WORK ITEM: Restate word for word the part of the material that runs from the line containing "Locate an element" through its final line, inclusive, minus the pictures.

SUPPLIED RECORDS:
........

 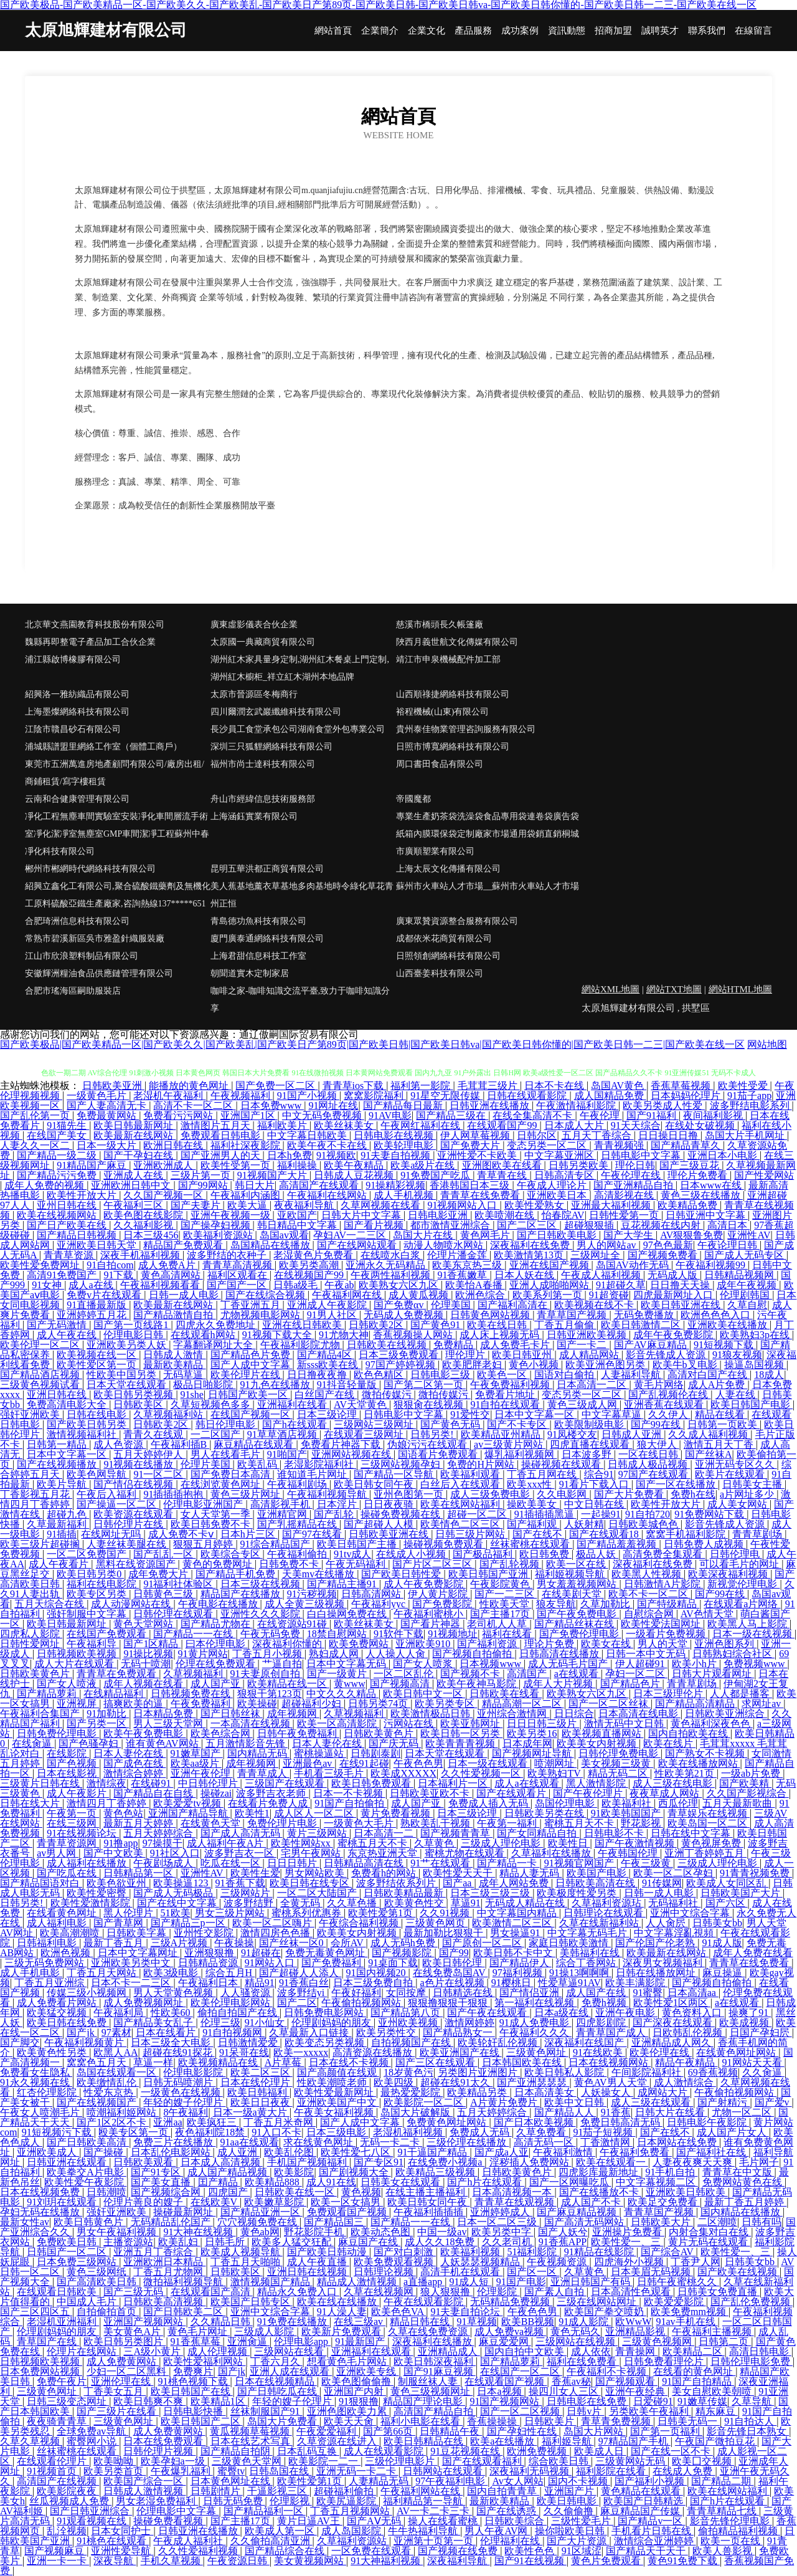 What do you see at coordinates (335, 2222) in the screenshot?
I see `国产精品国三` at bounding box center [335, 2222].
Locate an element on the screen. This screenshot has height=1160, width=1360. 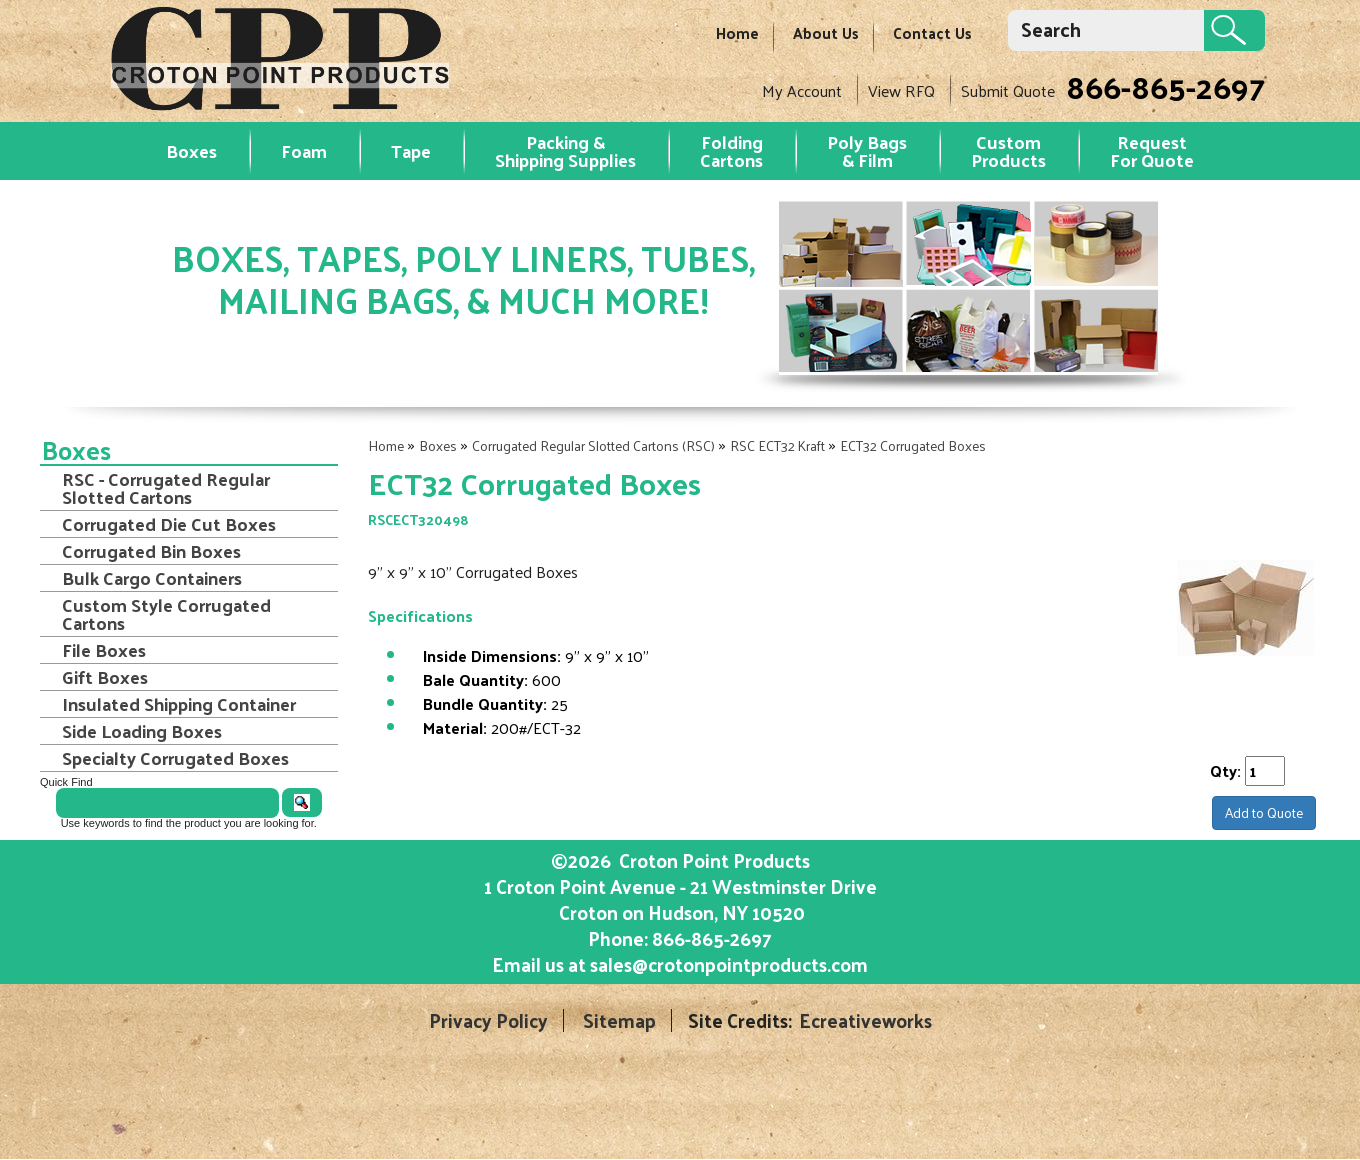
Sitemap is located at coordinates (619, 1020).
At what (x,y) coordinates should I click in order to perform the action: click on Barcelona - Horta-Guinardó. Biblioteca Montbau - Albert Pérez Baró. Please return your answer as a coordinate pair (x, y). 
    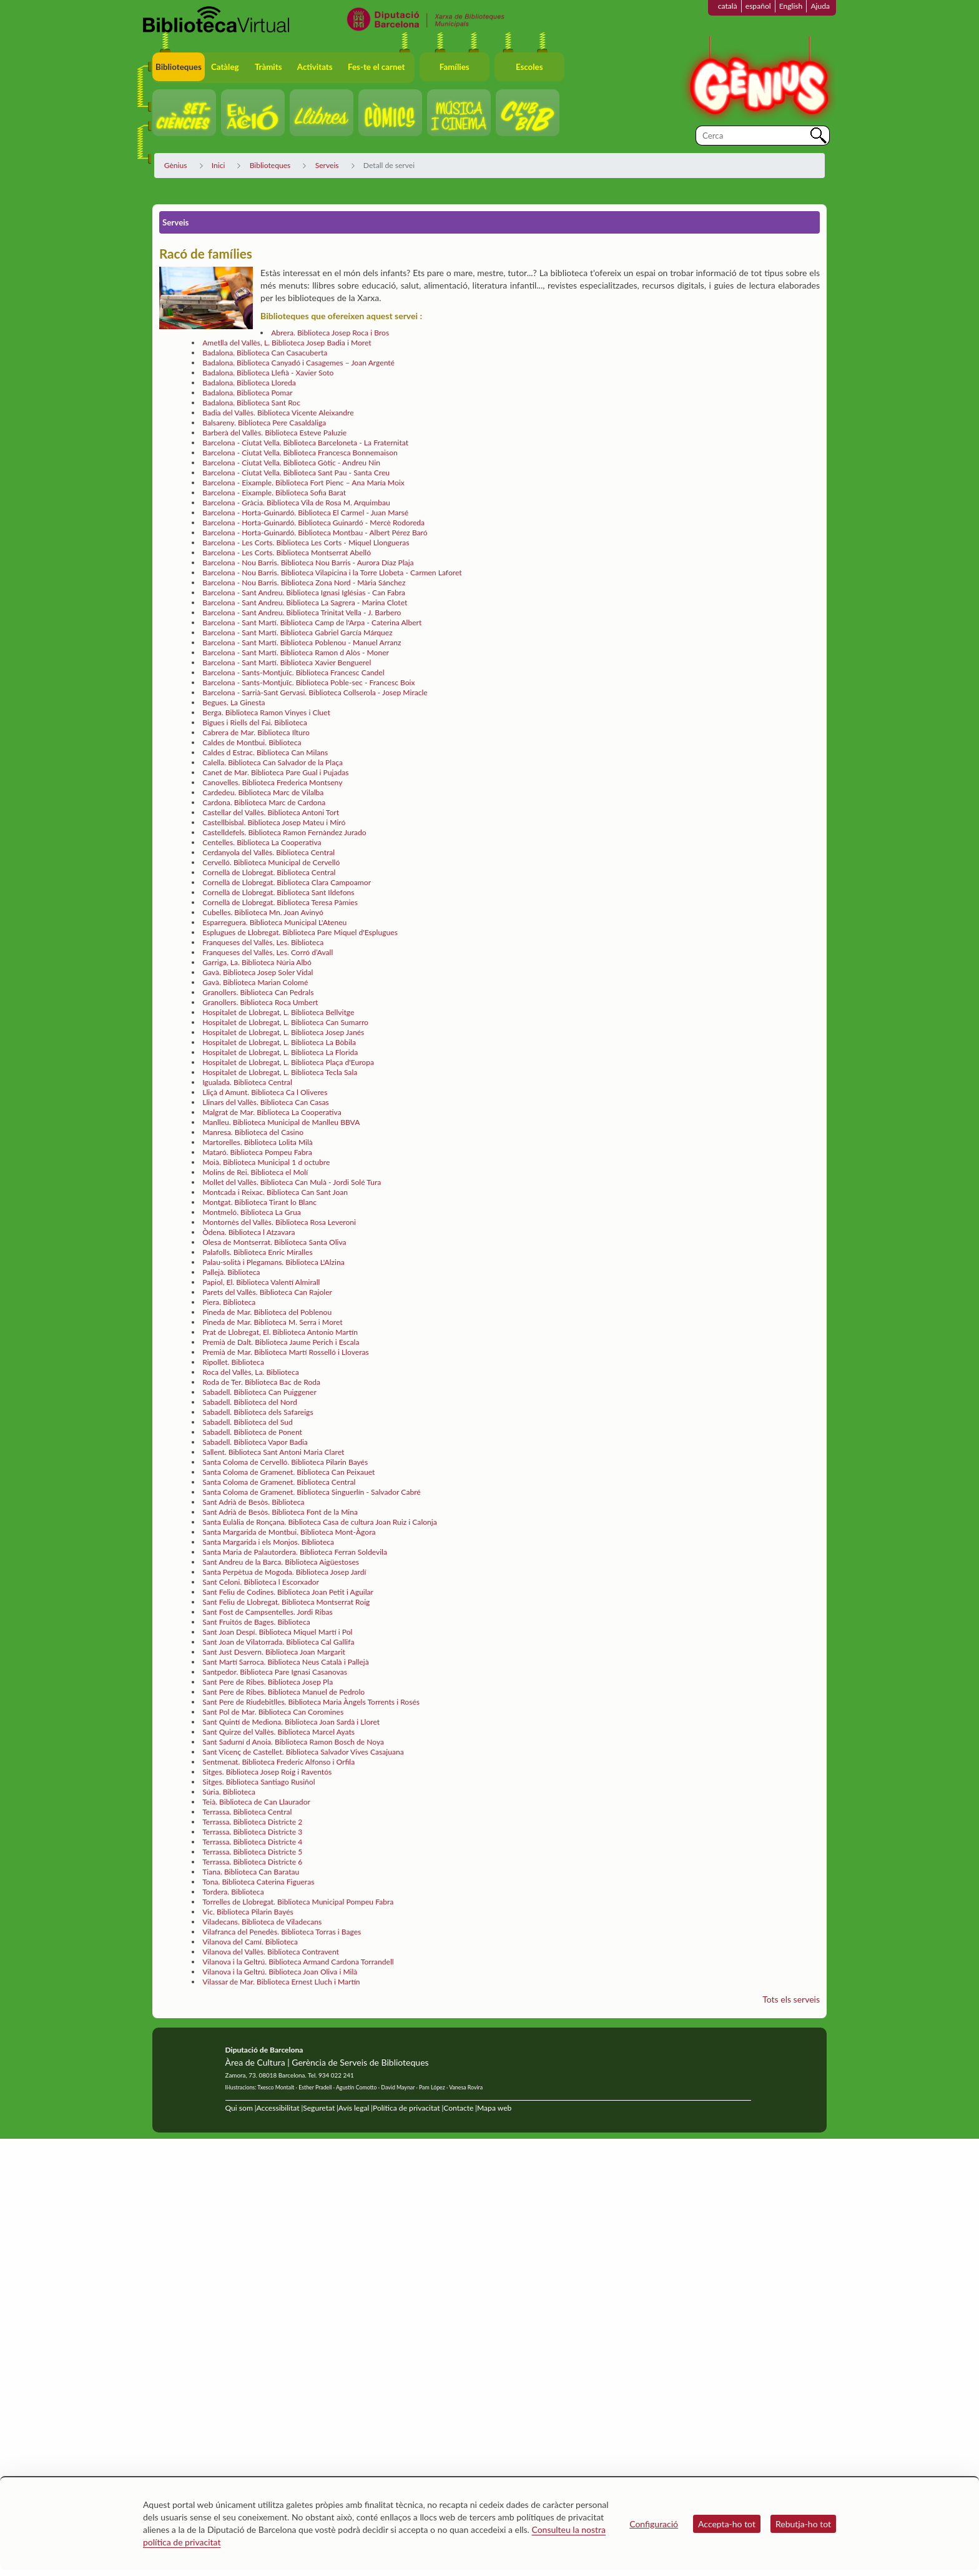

........

OUTPUT BELOW:
Locate an element on the screen. This screenshot has height=1160, width=1360. 
Sitemap is located at coordinates (619, 1020).
At what (x,y) coordinates should I click in order to perform the action: click on Barcelona - Horta-Guinardó. Biblioteca Montbau - Albert Pérez Baró. Please return your answer as a coordinate pair (x, y). 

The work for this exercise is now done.